President Bush, though admirably standing his ground so far and properly upholding the integrity of the executive branch against this Democratic legislative power grab, has been very accommodating and forthcoming with the evidence. If Democrats were interested in the facts, instead of rushing to injustice, they would be jumping at this opportunity to examine the evidence before jumping to conclusions of criminality.
Bush has offered that Rove and others meet informally with the witchhunters, and is providing mountains of e-mails and other documentary evidence for them to peruse in their quest for just a sliver of a morsel to suggest the faintest hint of a shred of barely discernible ambiguity that could be stretched, contorted and distorted enough to fool some into believing wrongdoing occurred.

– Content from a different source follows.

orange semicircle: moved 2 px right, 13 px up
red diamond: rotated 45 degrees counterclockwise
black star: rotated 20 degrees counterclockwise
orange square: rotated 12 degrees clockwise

We must encourage the president to hold his ground here and, the next time Sen. Schumer expectorates false charges against him, to reverse the charges. He should say to Mr. Schumer, "Senator, you are the one subordinating the law to politics. You are the one acting unethically and abusing your power, by wrongfully accusing public officials of wrongdoing and demanding their resignation without any evidence wrongdoing occurred. If you have a scintilla of evidence of wrongdoing, produce it, or hold your slanderous tongue. Before lecturing us again on politics and justice, explain to us why you routinely savage my highly qualified and ethical judicial nominees for crass political purposes."
By the way, where was Sen. Schumer when President Clinton and Attorney General Reno were giving a nearly eight-year seminar on how to politicize and corrupt the Justice Department? I devoted an entire book to that subject and would be glad to send an uninscribed copy to the senator, reminding him that he was conspicuously silent during that period.